ニシ=怪訝な顔に/もし最高位の魔導士が白環=GPS発信機をつけていなかったらそれ自体が犯罪行為だった/人類の敵にも味方にもなる諸刃の剣の白の魔導士。
「まあ、待て」口を開きかけた時オジサンが言った。「警察の捜索願いにもなかった。厚労省の潰瘍行方不明名簿にもなかった。だから、市役所に根回しして、住民登録と魔導の『橙』を登録した」
なんとなく見えてきた=オジサンは常磐や政府が把握していない白環の魔導士を手元においておきたいのか。
「で、政府のサーバーにハッキングしたんですか」
魔導士の人口管理は政府が一元管理していたはず。
「したのはわしじゃない。潰瘍の発生やあの戦争のゴタゴタで住基ネットはバックドアがつけてある。政府と常磐はやたら国内の魔導士の管理を強化したがる」
相変わらずの陰謀論者/もはや犯罪者=バレなきゃいいという反骨精神。
「でも、抜き打ちの検査があったらどうするんです。常磐にバレますよ」
「お前と暮せば、大丈夫だろ。魔導士はお互い共振で、魔導の計測値がブレる。木を隠すなら森の中、というやつだ」
計算高いオジサン/計略こそ人生の生きがいという感じ=前世は赤壁あたりで戦ってそうだな。
「もうひとつ、この子の希望は? 里親はともかく養護施設は受け入れてくれるでしょう? 5年も経っていて魔導士への差別なんてもう聞きません」
「私は、別に、どこでも……」
サナは目を合わせない。記憶喪失ということは、名前ももしかしてオジサンが考えたのか。

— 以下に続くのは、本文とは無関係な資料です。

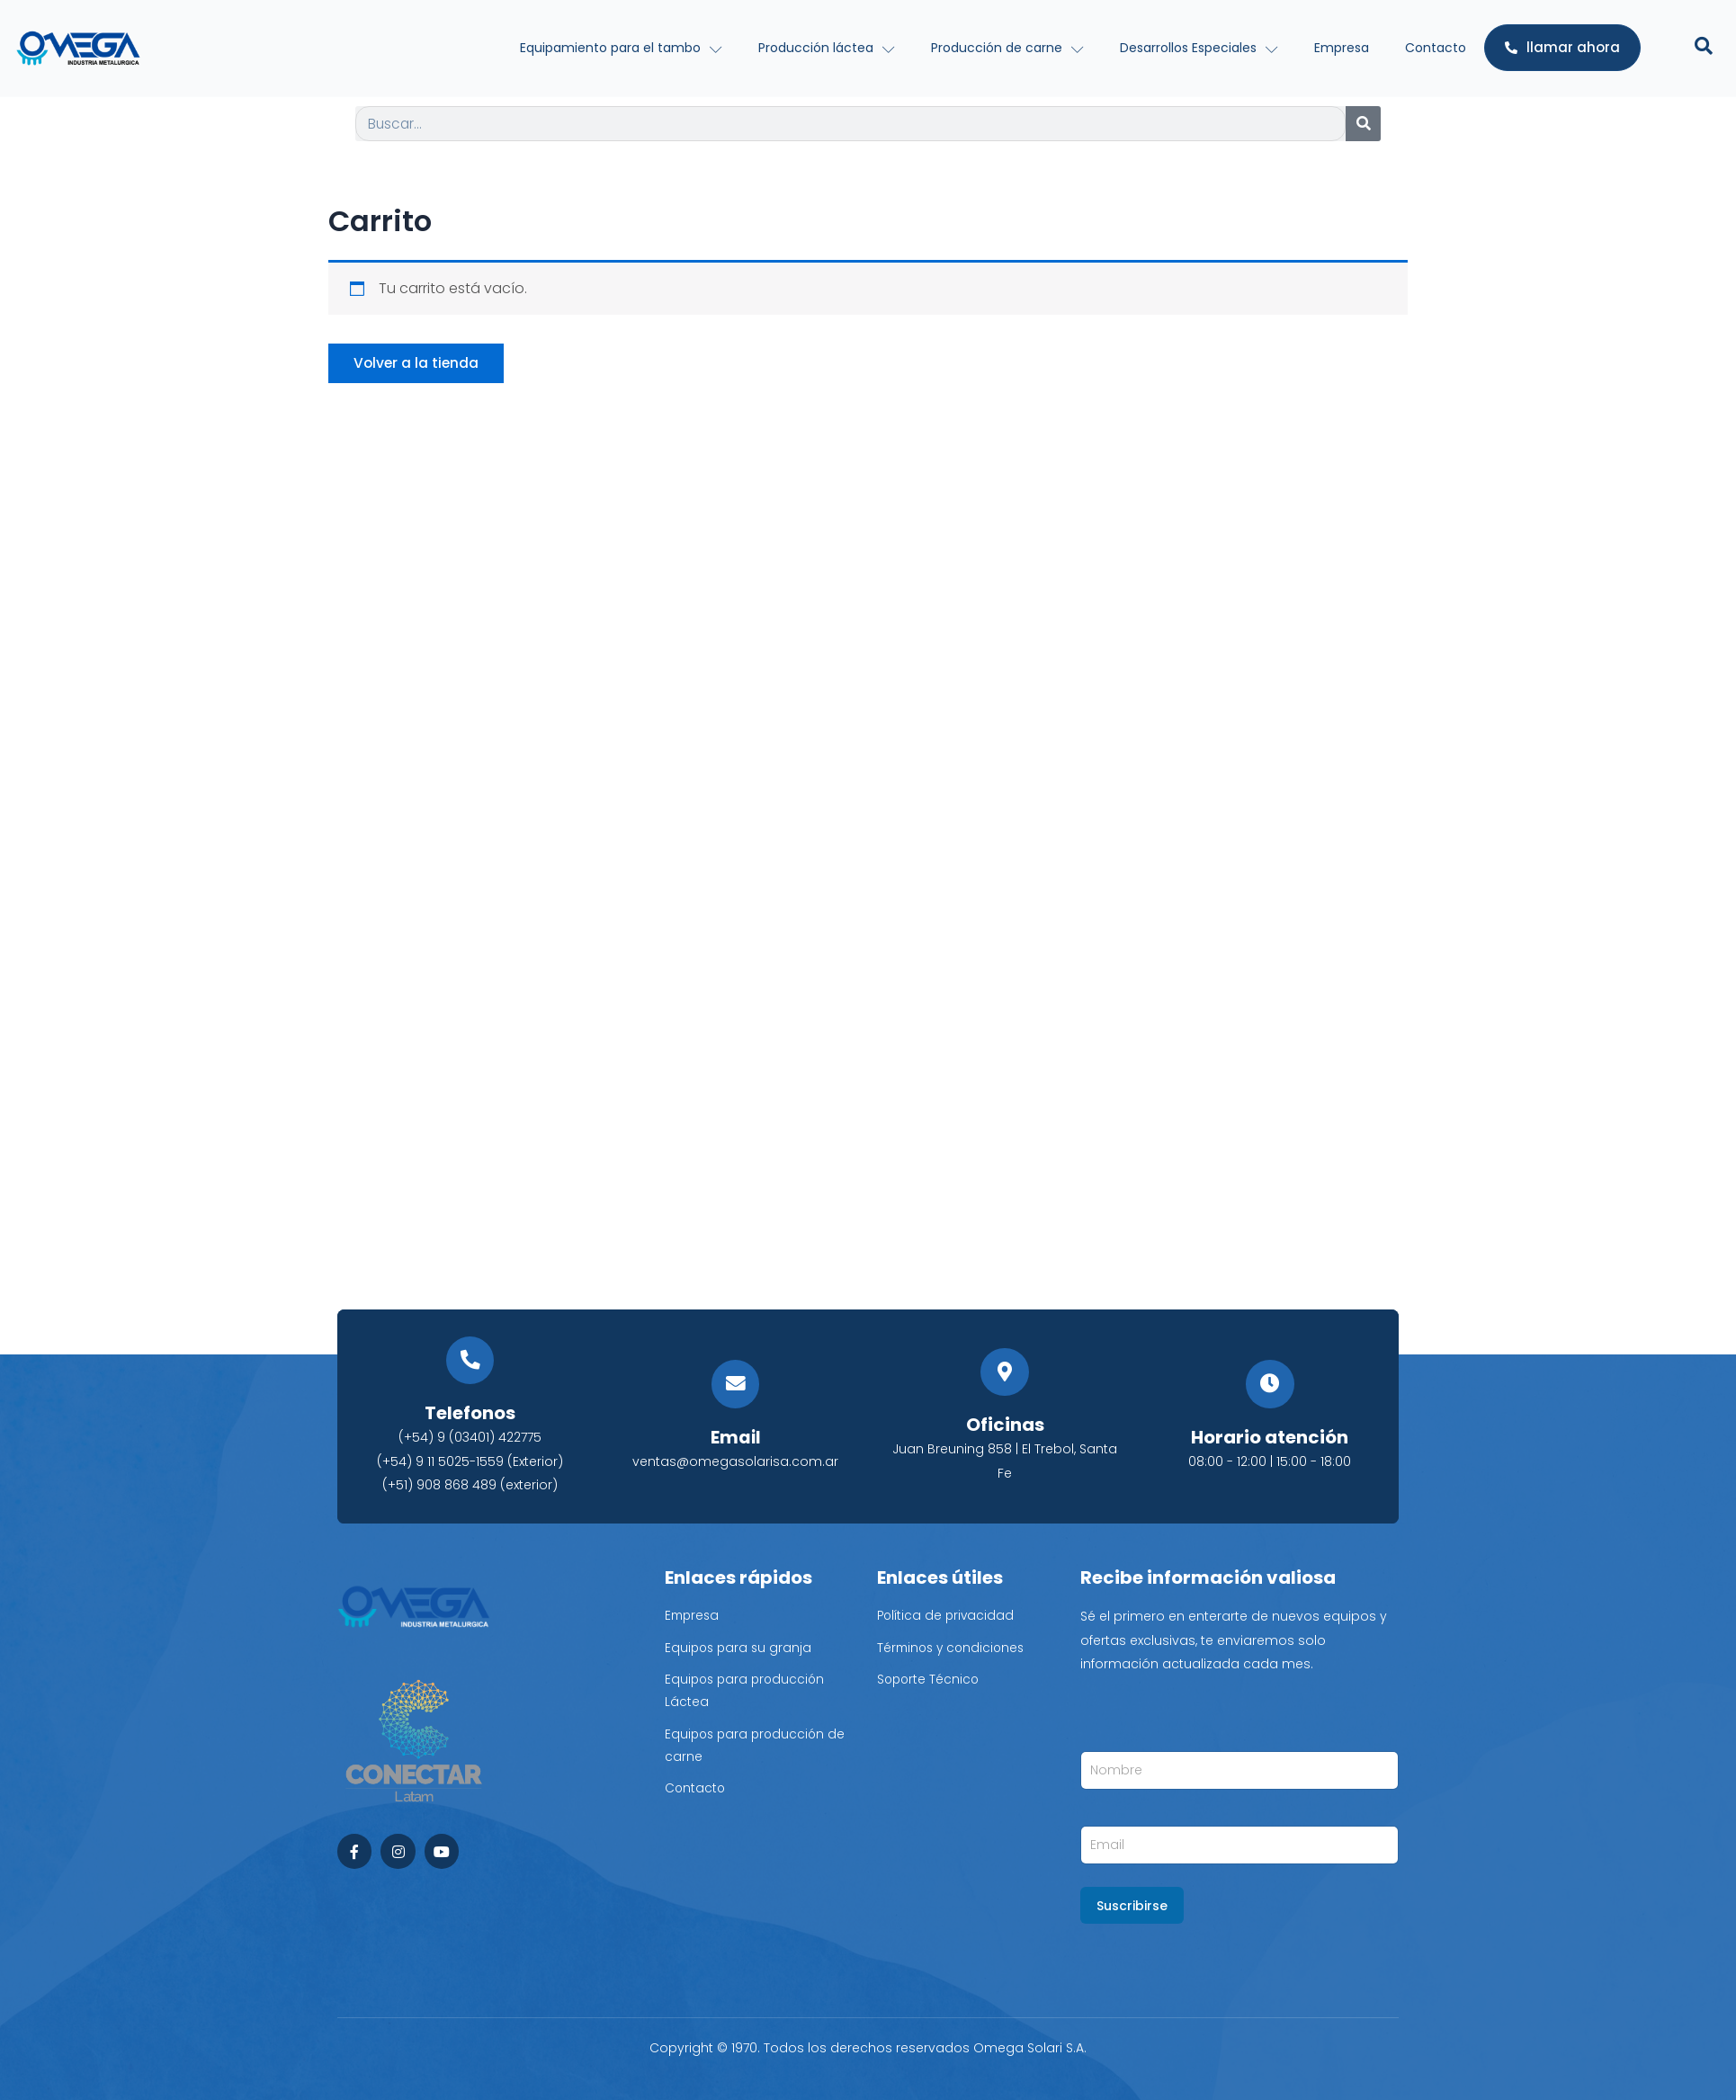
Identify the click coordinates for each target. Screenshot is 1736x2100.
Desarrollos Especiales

「よし、決まりだ」オジサンは手を叩いた。「田中と一緒に必要なものを買ってくるんだ。ニシの家まで来るまで送ろう」
サナは小さくうなずいて席を立つ/田中の運転する高級セダンを2人で見送った。
「で、オジサンは?」
「わしはタクシーで帰る」
オジサンはスマホでタクシーを探している/たぶん、常磐の魔導セルを使わない昔ながらのタクシー会社を選り好みしている=そんな会社なんてもう残っていないのに。
「記憶喪失の方は? 原因は何ですか?」
「知り合いの医者に診せた。だが、外傷や心理的なものではないらしい」
「じゃあ、どうして」
「魔導士特有の、あれだ。魔導の使いすぎによる体の変化」
オジサンは、特定の分野に対しては理解が深い。
「吐き気、めまい、頭痛。あとは失神、意識の混濁。そして、記憶の喪失……」
「それだ。きっと彼女はどこかで魔導を使いすぎたんだろう。で、記憶がなくなった。おかげで魔導の使い方も一切忘れてしまったがね」
「一切ってじゃあ基本的な魔導のみならず自身の天賦まで忘れている、と」
「うむ」
「時間がかかりますよ、魔導を習得するの。もう14歳だし」
「なに、思い出させればいいんだ。別にトラウマが原因というわけでもないだろう」
「そこまでして、常磐に対する伏兵がほしいんですか?」
「ノブレス・オブリージュ」
「たしか義務、とかなんとか」
「わしは金持ちだ。先祖5代皆金持ちだ。金持ちだが、篤志家という自負もある。人助けもしてきた。戦争のときも、地震のときも、潰瘍も、全部」
嘘ではない。だが、その行動の先には常磐への対抗意識がある。